Problem 1 (30 points): Fill-in code for normalizing features, and the above two functions to implement k-NN.

Problem 2 (20 points): Run your k-NN implementation on the test data set. Use k=5. Compute accuracy, recall and precision of the test data set (do not use python library functions to compute these). 

In [None]:
# problem 2 solution


## Cross-Validation

Priblem 3 (30 points): Now we will implement 5-fold cross-validation to find the best value of $k$. And then using that value of $k$, re-run k-NN on the test data set. (This is adapted from a past Stanford cs231n assignment)

In [None]:
num_folds = 5
k_choices = [1, 3, 5, 7, 9, 11, 13, 15, 20, 30, 40, 50, 75, 100]

X_train_folds = []
y_train_folds = []
################################################################################
# TODO:                                                                        #
# Split up the training data into folds. After splitting, X_train_folds and    #
# y_train_folds should each be lists of length num_folds, where                #
# y_train_folds[i] is the label vector for the points in X_train_folds[i].     #
# Hint: Look up the numpy array_split function.                                #
################################################################################
pass
################################################################################
#                                 END OF YOUR CODE                             #
################################################################################

# A dictionary holding the accuracies for different values of k that we find
# when running cross-validation. After running cross-validation,
# k_to_accuracies[k] should be a list of length num_folds giving the different
# accuracy values that we found when using that value of k.
k_to_accuracies = {}


################################################################################
# TODO:                                                                        #
# Perform k-fold cross validation to find the best value of k. For each        #
# possible value of k, run the k-nearest-neighbor algorithm num_folds times,   #
# where in each case you use all but one of the folds as training data and the #
# last fold as a validation set.

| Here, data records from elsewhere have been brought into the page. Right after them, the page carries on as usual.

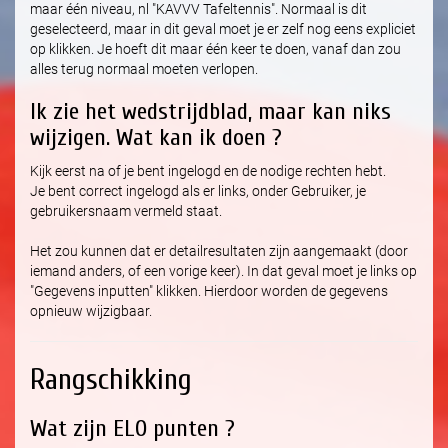
maar één niveau, nl "KAVVV Tafeltennis". Normaal is dit
geselecteerd, maar in dit geval moet je er zelf nog eens expliciet
op klikken. Je hoeft dit maar één keer te doen, vanaf dan zou
alles terug normaal moeten verlopen.
Ik zie het wedstrijdblad, maar kan niks
wijzigen. Wat kan ik doen ?
Kijk eerst na of je bent ingelogd en de nodige rechten hebt.
Je bent correct ingelogd als er links, onder Gebruiker, je
gebruikersnaam vermeld staat.
Het zou kunnen dat er detailresultaten zijn aangemaakt (door
iemand anders, of een vorige keer). In dat geval moet je links op
"Gegevens inputten" klikken. Hierdoor worden de gegevens
opnieuw wijzigbaar.
Rangschikking
Wat zijn ELO punten ?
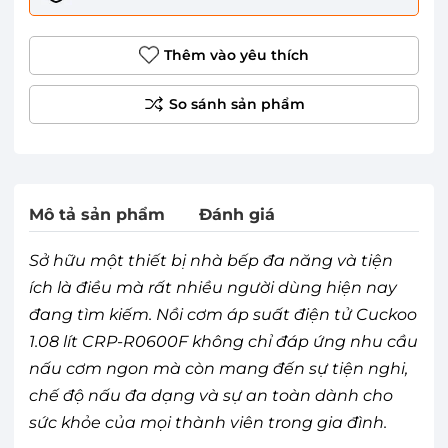
Thêm vào yêu thích
Mô tả sản phẩm
Đánh giá
Sở hữu một thiết bị nhà bếp đa năng và tiện
ích là điều mà rất nhiều người dùng hiện nay
đang tìm kiếm. Nồi cơm áp suất điện tử Cuckoo
1.08 lít CRP-R0600F không chỉ đáp ứng nhu cầu
nấu cơm ngon mà còn mang đến sự tiện nghi,
chế độ nấu đa dạng và sự an toàn dành cho
sức khỏe của mọi thành viên trong gia đình.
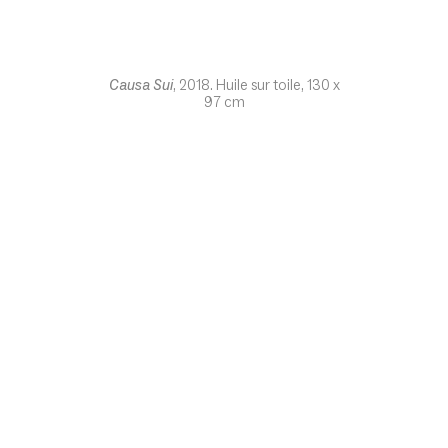
Causa Sui
, 2018. Huile sur toile, 130 x
97 cm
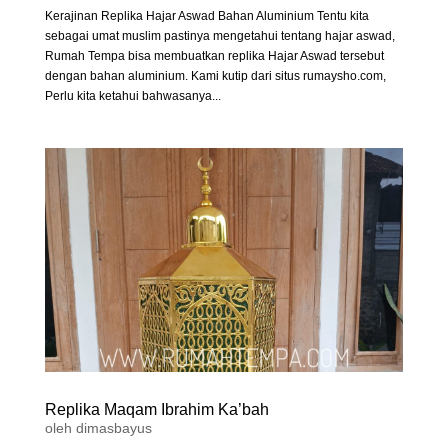
Kerajinan Replika Hajar Aswad Bahan Aluminium Tentu kita
sebagai umat muslim pastinya mengetahui tentang hajar aswad,
Rumah Tempa bisa membuatkan replika Hajar Aswad tersebut
dengan bahan aluminium. Kami kutip dari situs rumaysho.com,
Perlu kita ketahui bahwasanya...
Replika Maqam Ibrahim Ka’bah
oleh
dimasbayus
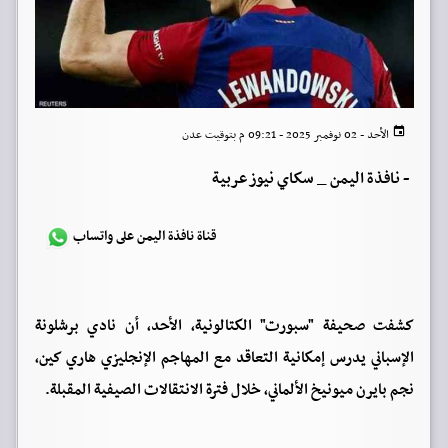
الأحد - 02 نوفمبر 2025 - 09:21 م بتوقيت عدن
-
نافذة اليمن _ سكاي نيوز عربية
قناة نافذة اليمن على واتساب
كشفت صحيفة "سبورت" الكتالونية، الأحد، أن نادي برشلونة
الإسباني يدرس إمكانية التعاقد مع المهاجم الإنجليزي هاري كين،
نجم بايرن ميونيخ الألماني، خلال فترة الانتقالات الصيفية المقبلة.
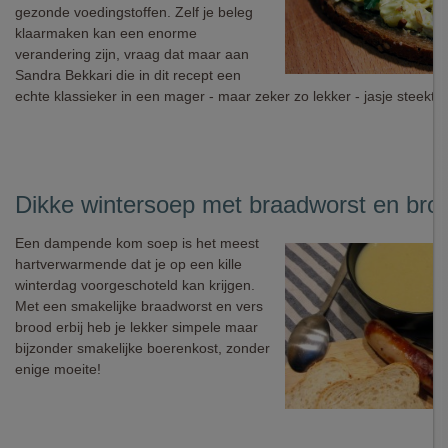
gezonde voedingstoffen. Zelf je beleg
klaarmaken kan een enorme
verandering zijn, vraag dat maar aan
Sandra Bekkari die in dit recept een
echte klassieker in een mager - maar zeker zo lekker - jasje steekt.
Dikke wintersoep met braadworst en bro
Een dampende kom soep is het meest
hartverwarmende dat je op een kille
winterdag voorgeschoteld kan krijgen.
Met een smakelijke braadworst en vers
brood erbij heb je lekker simpele maar
bijzonder smakelijke boerenkost, zonder
enige moeite!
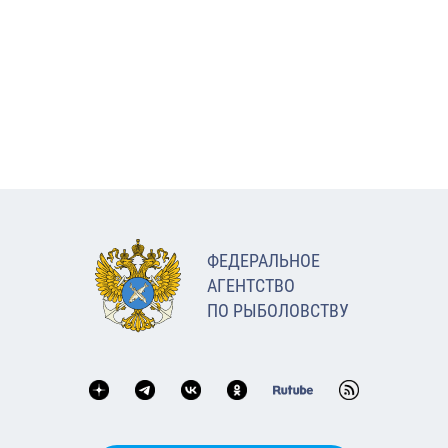
ФЕДЕРАЛЬНОЕ
АГЕНТСТВО
ПО РЫБОЛОВСТВУ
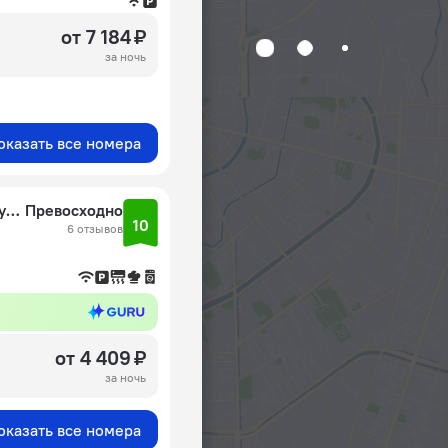
от 7 184 ₽
за ночь
оказать все номера
Квартира Уютная студия на горнолыжном курорте
Превосходно
10
6 отзывов
от 4 409 ₽
за ночь
оказать все номера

Store the accuracies for all fold and all     #
# values of k in the k_to_accuracies dictionary.                               #
################################################################################
pass
################################################################################
#                                 END OF YOUR CODE                             #
################################################################################

# Print out the computed accuracies
for k in sorted(k_to_accuracies):
    for accuracy in k_to_accuracies[k]:
        print('k = %d, accuracy = %f' % (k, accuracy))

In [None]:
%matplotlib inline
# plot the raw observations
for k in k_choices:
    accuracies = k_to_accuracies[k]
    plt.scatter([k] * len(accuracies), accuracies)

# plot the trend line with error bars that correspond to standard deviation
accuracies_mean = np.array([np.mean(v) for k,v in sorted(k_to_accuracies.items())])
accuracies_std = np.array([np.std(v) for k,v in sorted(k_to_accuracies.items())])
plt.errorbar(k_choices, accuracies_mean, yerr=accuracies_std)
plt.title('Cross-validation on k')
plt.xlabel('k')
plt.ylabel('Cross-validation accuracy')
plt.show()

Problem 4 (20 points): Based on the cross-validation results above, choose the best value for $k$. Repeat problem 2 with this $k$ (using the entire training data set).

In [None]:
#problem 4 solution


Note: these extra credit problems are optional and only increase your score marginally. 

Extra Credit Problem 1 (5 points): Plot decision boundaries for the best $k$, similar to how it is done here:
http://scikit-learn.org/stable/auto_examples/neighbors/plot_classification.html

Extra Credit Problem 2 (5 points): In problem 1 above, re-write the compute_dist_mat() function with no loops. That may seem non-intuitive, but it is possible to compute the L2 distances using matrix operations (matrix multiplication, addition, etc.) without explicitly doing the double for loop. The advantage of using matrix operations is that they are highly optimized and enable "vectorization", and for such computations can give 10-100x speed improvements.